Conversely, if the pill floats, as shown in the 2nd image above, it may not reach the contraction zone until the stomach is almost empty. Then, says Brasseur, "You will get a sudden release, or the tablet will get pushed out with the last remnants of food, and you'll get pieces of tablet moving down the small intestine" -- not what the drug companies want at all.

Can't stomach it?
The virtual stomach could also be used to investigate diseases like gastroparesis and hyperactive stomach, where the stomach releases its contents at the wrong rate. If the release is too fast, nutrients enter the small intestine too rapidly to be digested. If it's too slow, "you will feel bloated and uncomfortable," Brasseur says.
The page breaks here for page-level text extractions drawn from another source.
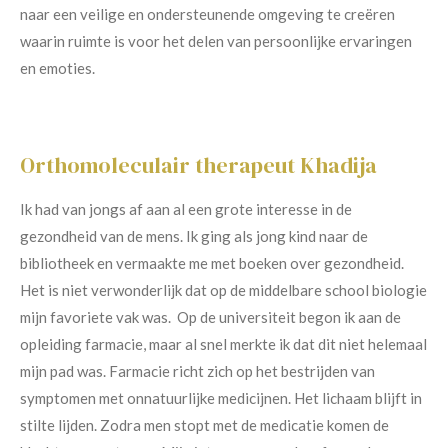
naar een veilige en ondersteunende omgeving te creëren
waarin ruimte is voor het delen van persoonlijke ervaringen
en emoties.
Orthomoleculair therapeut Khadija
Ik had van jongs af aan al een grote interesse in de
gezondheid van de mens. Ik ging als jong kind naar de
bibliotheek en vermaakte me met boeken over gezondheid.
Het is niet verwonderlijk dat op de middelbare school biologie
mijn favoriete vak was. Op de universiteit begon ik aan de
opleiding farmacie, maar al snel merkte ik dat dit niet helemaal
mijn pad was. Farmacie richt zich op het bestrijden van
symptomen met onnatuurlijke medicijnen. Het lichaam blijft in
stilte lijden. Zodra men stopt met de medicatie komen de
The fate of the medicine depends on where the pill is in the stomach, on stomach contractions, and the opening and closing of the pylorus, the valve leading to the intestines. Stomach contractions, he adds, are part of a reflex system. Receptors in the small intestine observe how much nutrient is passing through the wall and signal the stomach to adjust the contractions and pyloric valve accordingly. "If this reflex is broken down, the stomach will release its contents too quickly or too slowly," Brasseur says.

Anupam Pal, a postdoctoral researcher, contributed to the modeling effort, which was supported by a drug company.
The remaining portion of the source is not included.